Which of the lines below contain the string "paquete"? Pull each one out of the data.

Saved entries:
--- START ---
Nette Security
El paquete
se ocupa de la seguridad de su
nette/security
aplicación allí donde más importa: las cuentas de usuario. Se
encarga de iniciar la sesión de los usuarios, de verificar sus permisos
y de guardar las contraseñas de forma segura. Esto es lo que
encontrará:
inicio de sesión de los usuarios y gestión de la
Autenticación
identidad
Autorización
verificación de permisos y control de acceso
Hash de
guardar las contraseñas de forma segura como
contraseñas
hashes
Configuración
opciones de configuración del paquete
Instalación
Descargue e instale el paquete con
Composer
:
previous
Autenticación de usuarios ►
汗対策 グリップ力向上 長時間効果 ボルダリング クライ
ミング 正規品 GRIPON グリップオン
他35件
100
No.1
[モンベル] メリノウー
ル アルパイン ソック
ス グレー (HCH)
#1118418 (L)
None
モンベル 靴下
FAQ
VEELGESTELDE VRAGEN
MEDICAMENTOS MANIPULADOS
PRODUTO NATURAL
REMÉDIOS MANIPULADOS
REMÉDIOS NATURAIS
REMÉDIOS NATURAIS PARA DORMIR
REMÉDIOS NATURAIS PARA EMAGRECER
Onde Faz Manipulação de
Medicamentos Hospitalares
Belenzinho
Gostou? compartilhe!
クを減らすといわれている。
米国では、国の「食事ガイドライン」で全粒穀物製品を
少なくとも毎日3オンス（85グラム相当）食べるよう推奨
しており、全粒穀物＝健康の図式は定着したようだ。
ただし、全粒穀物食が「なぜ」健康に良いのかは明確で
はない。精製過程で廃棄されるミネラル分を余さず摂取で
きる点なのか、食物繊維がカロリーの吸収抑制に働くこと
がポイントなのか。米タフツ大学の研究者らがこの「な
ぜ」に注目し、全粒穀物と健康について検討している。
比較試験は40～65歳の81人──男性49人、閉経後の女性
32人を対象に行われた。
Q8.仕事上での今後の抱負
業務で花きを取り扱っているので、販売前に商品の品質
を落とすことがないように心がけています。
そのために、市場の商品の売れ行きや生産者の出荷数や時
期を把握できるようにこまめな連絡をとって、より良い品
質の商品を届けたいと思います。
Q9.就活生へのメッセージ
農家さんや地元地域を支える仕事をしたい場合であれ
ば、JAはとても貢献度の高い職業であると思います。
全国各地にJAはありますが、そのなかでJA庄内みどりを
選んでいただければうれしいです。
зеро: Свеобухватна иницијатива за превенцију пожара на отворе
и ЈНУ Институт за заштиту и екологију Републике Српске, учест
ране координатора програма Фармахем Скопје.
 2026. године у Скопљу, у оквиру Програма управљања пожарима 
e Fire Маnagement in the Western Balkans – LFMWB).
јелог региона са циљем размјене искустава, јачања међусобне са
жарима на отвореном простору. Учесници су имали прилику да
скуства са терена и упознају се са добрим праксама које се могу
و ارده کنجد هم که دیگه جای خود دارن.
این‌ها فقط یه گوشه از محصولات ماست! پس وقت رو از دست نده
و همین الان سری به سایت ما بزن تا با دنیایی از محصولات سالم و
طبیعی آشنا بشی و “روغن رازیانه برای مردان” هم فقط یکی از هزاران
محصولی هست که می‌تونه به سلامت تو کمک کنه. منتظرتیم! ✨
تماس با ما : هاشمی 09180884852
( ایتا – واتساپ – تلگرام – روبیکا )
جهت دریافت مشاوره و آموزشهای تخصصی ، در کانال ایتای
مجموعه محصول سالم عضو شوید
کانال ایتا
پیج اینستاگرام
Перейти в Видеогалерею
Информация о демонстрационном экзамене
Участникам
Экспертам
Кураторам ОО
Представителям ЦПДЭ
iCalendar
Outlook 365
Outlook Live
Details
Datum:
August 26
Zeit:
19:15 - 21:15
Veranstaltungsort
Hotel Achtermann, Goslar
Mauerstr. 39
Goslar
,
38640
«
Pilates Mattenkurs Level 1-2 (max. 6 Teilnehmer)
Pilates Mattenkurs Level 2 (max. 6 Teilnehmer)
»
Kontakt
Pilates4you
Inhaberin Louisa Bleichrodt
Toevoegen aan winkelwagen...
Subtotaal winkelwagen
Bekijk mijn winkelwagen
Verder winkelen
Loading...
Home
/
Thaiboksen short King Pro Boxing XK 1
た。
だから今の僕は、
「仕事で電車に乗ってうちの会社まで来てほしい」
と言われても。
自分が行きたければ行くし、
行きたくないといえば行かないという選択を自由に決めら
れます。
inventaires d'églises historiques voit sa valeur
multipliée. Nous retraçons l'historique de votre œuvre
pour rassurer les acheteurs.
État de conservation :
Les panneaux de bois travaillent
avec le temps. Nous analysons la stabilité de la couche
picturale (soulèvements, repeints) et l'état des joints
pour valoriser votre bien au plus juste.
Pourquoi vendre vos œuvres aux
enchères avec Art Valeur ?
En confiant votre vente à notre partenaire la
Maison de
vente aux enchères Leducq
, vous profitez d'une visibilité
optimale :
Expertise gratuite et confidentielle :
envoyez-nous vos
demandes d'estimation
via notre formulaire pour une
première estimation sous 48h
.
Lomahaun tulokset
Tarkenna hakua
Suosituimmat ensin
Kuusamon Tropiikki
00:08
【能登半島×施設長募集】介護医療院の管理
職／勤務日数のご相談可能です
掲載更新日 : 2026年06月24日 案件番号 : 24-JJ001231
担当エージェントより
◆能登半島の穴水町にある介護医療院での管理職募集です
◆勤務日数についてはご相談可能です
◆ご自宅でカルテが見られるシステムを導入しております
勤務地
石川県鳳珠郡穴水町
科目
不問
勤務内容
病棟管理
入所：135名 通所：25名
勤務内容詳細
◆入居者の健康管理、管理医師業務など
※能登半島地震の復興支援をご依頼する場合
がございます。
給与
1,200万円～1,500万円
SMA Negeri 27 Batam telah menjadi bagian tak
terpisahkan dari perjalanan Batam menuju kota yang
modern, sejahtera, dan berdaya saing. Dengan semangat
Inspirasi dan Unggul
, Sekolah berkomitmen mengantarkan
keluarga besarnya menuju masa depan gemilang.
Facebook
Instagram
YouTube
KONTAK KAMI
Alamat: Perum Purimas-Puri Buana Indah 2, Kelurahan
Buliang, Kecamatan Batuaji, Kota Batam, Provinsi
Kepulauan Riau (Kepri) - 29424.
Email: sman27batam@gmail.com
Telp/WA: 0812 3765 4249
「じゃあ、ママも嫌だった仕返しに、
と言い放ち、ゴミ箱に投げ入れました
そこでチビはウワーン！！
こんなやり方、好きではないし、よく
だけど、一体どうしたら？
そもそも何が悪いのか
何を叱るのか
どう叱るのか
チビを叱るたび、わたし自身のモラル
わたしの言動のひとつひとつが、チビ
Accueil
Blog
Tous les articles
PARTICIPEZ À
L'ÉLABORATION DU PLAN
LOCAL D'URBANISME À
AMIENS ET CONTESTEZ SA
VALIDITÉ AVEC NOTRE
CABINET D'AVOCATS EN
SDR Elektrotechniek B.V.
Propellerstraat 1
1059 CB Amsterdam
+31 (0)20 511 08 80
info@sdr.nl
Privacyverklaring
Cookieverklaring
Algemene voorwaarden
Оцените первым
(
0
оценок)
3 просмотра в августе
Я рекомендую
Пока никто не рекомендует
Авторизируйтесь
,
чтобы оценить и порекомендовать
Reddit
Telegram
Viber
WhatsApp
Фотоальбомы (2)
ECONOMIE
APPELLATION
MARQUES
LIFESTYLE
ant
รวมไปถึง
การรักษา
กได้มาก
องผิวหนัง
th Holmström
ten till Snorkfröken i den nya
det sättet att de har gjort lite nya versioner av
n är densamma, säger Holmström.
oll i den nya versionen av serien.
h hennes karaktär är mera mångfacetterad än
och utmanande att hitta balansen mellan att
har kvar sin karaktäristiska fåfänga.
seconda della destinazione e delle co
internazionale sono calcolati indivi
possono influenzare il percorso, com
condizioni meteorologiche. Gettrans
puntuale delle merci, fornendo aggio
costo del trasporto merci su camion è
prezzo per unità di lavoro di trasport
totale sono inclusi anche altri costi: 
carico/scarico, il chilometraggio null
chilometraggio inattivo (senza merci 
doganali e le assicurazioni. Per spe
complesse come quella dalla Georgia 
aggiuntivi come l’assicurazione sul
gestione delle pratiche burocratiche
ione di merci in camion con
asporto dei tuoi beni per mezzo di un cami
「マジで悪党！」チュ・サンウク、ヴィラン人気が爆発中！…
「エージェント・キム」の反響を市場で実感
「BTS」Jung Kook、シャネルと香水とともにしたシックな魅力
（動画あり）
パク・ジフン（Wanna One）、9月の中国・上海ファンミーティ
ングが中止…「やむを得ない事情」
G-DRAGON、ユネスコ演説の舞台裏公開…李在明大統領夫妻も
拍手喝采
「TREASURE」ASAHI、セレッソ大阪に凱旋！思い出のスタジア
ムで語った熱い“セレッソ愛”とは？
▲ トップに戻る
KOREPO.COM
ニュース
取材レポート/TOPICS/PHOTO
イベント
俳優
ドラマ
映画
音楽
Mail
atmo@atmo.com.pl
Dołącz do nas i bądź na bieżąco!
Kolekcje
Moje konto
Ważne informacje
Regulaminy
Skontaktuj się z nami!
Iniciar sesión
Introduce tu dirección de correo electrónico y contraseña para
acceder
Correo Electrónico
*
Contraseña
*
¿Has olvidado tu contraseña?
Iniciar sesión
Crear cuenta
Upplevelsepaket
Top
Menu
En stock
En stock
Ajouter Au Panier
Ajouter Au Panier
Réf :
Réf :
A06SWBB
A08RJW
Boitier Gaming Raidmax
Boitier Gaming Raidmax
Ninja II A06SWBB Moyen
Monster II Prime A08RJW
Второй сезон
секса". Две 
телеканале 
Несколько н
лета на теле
--- END ---
Result of this task:
El paquete
opciones de configuración del paquete
Descargue e instale el paquete con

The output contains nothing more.